Asset ID: |
1-71-1004100.1 |
Update Date: | 2012-07-30 |
Keywords: | |
Solution Type
Technical Instruction Sure
Solution
1004100.1
:
Oracle Cluster 3.x: Rolling firmware update on SCSI JBOD disk with Solaris Volume Manager and root disk
Related Items |
- Sun Storage D1000 Array
- Sun Storage D2 Array
- Solaris Cluster
- Solstice DiskSuite Software
|
Related Categories |
- PLA-Support>Sun Systems>DISK>Sun Cluster>SN-DK: Cluster
|
PreviouslyPublishedAs
205707
Applies to:
Solaris Cluster - Version 3.0 and later
Sun Storage D2 Array - Version Not Applicable and later
Sun Storage D1000 Array - Version Not Applicable and later
Solstice DiskSuite Software - Version 2.0.1 and later
All Platforms
Goal
This Technical Instruction explains how to do a rolling disk firmware update with minimum downtime in Oracle Cluster using Solaris Volume Manager. This disk could be the local disk (root/mirror) on the nodes or a external shared SCSI JBOD disk.
Fix
There are two different approaches to do the firmware update, one for shared SCSI JBOD disks and one for cluster node disks (root/mirror).

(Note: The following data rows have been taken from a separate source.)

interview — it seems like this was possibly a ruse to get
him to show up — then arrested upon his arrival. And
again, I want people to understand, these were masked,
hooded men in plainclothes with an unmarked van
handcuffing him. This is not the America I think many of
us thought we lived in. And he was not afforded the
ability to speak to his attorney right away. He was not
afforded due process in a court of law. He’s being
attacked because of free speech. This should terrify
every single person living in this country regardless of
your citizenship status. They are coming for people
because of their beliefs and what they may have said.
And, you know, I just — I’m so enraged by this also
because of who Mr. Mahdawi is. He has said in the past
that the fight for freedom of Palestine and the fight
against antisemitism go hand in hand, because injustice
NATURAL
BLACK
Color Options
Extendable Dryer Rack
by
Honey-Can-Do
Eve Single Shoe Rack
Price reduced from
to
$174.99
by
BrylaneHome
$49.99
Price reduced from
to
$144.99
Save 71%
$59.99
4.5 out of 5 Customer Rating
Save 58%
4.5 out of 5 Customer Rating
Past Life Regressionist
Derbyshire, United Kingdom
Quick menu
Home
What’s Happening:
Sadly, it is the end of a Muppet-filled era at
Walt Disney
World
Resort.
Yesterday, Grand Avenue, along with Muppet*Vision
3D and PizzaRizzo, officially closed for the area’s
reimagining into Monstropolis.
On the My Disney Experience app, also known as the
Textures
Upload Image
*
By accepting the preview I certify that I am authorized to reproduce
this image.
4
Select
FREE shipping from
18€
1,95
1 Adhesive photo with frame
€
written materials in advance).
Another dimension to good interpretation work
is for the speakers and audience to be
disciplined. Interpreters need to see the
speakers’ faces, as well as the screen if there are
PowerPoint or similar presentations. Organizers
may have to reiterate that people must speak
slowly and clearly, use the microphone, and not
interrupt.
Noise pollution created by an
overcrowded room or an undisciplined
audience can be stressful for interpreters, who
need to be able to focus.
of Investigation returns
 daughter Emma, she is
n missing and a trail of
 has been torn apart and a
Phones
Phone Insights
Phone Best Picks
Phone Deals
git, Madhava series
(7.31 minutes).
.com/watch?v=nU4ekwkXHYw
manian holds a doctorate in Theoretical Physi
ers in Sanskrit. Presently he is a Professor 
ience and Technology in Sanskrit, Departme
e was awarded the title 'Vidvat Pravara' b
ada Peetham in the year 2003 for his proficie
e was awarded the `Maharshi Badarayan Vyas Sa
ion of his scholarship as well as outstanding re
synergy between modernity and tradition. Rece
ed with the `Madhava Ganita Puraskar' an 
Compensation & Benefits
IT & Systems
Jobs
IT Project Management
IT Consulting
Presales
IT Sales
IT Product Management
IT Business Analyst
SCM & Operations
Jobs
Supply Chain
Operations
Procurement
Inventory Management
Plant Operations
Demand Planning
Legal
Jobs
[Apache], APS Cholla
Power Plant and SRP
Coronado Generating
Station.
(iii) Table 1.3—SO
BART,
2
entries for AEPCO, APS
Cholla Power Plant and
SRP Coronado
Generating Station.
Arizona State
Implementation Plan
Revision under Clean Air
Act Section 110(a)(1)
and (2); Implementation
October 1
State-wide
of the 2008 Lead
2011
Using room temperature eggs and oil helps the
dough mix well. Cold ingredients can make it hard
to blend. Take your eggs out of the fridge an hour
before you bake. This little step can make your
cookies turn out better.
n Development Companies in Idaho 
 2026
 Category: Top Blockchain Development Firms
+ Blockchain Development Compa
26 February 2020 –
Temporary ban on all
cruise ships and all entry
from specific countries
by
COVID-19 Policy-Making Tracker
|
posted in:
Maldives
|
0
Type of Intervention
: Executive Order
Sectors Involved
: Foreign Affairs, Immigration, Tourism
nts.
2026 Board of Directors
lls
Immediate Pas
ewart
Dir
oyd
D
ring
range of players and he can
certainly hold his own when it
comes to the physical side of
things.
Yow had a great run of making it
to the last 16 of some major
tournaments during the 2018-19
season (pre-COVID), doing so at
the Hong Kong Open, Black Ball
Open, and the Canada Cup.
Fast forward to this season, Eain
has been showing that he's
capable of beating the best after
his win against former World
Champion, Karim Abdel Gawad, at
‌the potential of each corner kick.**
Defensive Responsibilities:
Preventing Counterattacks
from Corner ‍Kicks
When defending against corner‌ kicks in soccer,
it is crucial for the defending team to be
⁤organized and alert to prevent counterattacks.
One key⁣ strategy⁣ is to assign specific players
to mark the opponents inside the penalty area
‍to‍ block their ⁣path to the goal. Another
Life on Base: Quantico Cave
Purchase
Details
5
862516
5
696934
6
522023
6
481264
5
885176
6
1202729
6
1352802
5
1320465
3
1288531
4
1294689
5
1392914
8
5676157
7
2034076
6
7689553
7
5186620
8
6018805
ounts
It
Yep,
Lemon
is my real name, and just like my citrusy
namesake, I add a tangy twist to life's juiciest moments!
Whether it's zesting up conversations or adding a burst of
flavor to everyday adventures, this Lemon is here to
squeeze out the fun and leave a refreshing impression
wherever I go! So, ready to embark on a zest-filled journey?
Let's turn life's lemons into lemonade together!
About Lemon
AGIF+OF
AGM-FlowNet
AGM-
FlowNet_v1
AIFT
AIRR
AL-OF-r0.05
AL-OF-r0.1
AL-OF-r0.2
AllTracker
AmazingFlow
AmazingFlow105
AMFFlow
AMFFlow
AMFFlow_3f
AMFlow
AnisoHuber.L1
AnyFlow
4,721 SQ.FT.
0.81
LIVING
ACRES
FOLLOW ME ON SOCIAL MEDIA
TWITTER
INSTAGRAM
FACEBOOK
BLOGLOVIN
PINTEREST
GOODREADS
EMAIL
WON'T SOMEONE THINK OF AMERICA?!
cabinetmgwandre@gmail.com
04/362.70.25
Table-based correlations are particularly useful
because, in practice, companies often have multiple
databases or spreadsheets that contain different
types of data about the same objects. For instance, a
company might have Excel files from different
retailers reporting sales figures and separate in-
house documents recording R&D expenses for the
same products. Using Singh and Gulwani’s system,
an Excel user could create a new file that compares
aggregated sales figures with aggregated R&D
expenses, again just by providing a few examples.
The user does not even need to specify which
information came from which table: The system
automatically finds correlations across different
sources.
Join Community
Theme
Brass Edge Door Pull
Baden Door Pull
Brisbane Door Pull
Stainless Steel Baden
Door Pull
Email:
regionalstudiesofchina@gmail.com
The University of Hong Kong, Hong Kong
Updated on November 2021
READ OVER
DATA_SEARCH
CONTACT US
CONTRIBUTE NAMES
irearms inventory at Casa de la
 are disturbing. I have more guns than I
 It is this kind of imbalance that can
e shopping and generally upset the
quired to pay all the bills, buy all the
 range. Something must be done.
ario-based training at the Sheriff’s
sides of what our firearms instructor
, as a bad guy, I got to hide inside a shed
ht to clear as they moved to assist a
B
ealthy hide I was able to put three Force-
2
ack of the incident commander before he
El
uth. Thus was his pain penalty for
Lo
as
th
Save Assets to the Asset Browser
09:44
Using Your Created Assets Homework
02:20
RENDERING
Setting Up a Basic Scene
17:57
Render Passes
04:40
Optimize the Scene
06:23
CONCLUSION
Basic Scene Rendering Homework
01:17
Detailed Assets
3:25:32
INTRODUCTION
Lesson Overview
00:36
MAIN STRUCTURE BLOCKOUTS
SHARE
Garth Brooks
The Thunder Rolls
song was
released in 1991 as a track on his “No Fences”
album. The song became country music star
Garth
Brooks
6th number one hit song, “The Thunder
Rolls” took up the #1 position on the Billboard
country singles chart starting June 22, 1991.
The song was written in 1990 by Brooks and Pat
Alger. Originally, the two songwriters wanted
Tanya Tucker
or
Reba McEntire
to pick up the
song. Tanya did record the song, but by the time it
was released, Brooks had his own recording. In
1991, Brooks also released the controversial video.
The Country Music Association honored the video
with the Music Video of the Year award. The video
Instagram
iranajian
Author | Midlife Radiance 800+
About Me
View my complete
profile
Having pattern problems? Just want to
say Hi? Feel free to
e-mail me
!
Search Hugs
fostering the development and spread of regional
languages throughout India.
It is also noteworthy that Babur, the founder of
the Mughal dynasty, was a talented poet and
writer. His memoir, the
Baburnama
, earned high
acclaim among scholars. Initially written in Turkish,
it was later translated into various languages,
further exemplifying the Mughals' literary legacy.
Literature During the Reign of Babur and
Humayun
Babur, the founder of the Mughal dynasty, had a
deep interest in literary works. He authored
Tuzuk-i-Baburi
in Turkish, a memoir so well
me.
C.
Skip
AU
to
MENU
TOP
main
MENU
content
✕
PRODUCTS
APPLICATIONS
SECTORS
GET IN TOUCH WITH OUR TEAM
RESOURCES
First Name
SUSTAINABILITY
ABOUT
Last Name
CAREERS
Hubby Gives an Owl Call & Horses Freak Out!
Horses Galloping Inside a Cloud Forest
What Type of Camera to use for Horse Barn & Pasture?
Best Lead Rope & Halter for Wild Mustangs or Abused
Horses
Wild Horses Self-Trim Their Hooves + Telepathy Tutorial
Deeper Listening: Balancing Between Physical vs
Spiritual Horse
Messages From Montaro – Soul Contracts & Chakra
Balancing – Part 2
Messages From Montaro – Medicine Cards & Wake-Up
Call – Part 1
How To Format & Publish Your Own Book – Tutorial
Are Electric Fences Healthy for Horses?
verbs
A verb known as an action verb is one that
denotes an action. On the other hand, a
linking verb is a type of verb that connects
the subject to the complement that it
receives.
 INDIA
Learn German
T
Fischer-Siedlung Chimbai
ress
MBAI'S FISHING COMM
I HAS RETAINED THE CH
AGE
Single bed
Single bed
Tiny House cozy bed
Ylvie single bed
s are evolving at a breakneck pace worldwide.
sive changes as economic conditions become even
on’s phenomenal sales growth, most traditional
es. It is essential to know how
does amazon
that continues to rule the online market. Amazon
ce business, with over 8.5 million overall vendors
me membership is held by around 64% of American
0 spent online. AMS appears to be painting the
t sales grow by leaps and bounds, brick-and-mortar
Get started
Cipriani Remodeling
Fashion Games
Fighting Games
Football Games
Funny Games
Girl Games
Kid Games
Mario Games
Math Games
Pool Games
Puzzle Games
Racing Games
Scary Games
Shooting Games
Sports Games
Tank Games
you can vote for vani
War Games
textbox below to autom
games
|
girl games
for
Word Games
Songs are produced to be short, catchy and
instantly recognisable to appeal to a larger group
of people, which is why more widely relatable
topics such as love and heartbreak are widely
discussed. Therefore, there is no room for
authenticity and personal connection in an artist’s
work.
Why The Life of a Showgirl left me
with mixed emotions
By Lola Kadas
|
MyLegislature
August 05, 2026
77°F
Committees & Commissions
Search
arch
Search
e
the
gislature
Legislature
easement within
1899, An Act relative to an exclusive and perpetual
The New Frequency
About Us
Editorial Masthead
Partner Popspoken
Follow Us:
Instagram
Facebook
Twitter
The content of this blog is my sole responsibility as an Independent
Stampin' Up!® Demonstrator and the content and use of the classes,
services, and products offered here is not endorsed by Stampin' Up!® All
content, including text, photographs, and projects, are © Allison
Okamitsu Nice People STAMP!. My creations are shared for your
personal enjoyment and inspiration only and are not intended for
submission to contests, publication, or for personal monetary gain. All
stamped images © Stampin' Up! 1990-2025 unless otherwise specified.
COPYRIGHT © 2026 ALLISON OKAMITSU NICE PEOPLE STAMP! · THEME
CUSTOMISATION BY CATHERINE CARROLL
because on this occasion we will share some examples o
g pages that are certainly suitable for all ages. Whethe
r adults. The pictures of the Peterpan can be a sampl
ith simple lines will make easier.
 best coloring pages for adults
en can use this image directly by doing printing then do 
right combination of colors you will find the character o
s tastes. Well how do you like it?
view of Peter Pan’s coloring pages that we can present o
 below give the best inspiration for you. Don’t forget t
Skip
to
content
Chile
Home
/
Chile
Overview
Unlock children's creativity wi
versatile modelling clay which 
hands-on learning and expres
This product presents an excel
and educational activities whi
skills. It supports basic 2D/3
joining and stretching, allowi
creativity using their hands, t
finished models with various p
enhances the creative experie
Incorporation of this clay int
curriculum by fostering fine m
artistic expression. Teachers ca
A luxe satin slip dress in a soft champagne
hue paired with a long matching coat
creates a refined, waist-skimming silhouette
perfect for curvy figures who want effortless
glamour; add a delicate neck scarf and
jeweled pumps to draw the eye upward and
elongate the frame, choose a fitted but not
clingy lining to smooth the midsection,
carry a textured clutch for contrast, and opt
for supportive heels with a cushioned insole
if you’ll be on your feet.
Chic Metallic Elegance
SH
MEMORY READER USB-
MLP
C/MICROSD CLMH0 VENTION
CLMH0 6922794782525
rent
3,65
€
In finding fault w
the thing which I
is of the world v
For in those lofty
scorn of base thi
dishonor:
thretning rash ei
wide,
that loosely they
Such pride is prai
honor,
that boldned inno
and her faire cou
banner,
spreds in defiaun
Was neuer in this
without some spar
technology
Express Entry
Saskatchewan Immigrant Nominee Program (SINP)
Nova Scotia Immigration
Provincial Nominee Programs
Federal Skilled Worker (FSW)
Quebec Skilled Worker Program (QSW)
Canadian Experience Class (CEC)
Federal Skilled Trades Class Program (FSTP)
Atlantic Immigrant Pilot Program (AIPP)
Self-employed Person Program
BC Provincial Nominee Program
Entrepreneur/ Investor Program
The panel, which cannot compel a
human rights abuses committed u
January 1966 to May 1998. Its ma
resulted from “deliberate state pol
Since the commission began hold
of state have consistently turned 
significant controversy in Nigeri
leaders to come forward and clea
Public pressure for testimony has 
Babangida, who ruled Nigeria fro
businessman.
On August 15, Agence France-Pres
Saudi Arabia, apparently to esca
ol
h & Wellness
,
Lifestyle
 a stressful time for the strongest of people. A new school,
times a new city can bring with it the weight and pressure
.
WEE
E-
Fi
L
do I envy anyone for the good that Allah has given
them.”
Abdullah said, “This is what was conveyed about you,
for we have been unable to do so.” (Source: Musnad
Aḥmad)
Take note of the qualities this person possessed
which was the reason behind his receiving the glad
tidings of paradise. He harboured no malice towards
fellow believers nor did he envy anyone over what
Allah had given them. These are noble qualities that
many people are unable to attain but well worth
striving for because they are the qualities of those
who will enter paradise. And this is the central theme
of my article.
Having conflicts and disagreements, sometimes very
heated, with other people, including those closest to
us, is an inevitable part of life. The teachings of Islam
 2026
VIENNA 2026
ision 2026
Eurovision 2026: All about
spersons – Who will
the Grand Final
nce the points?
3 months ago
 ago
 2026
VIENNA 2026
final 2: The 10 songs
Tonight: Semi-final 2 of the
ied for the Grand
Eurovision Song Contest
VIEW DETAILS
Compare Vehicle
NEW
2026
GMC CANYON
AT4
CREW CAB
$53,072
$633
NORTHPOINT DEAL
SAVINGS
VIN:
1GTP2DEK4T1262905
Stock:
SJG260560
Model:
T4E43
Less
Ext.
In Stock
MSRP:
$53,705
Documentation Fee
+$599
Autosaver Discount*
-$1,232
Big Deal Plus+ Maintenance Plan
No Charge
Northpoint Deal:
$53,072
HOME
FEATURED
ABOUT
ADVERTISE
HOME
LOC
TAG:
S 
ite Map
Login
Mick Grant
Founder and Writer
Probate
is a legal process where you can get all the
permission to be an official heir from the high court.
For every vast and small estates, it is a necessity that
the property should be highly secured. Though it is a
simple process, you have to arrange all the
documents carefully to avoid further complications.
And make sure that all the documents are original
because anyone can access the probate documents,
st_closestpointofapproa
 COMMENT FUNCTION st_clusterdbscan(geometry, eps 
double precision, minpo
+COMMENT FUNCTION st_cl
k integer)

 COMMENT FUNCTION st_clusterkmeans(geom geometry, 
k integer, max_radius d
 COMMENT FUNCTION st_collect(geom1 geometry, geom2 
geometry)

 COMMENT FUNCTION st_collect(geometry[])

The following procedure assumes that:
1) All metadevices (local and in disksets) are in the "Okay" state, all submirrores are attached and no resyncing of any metadevice is still in progress!
2) Your /etc/lvm/md.tab is current - compare output of "metastat -p" with the entries in /etc/lvm/md.tab. If they are missing or not up to date then run:
# metastat -p >> /etc/lvm/md.tab
and for the disksets:
# metastat -s <setname> -p >> /etc/lvm/md.tab
Note: If you run an "explorer" all this info is saved in the output file!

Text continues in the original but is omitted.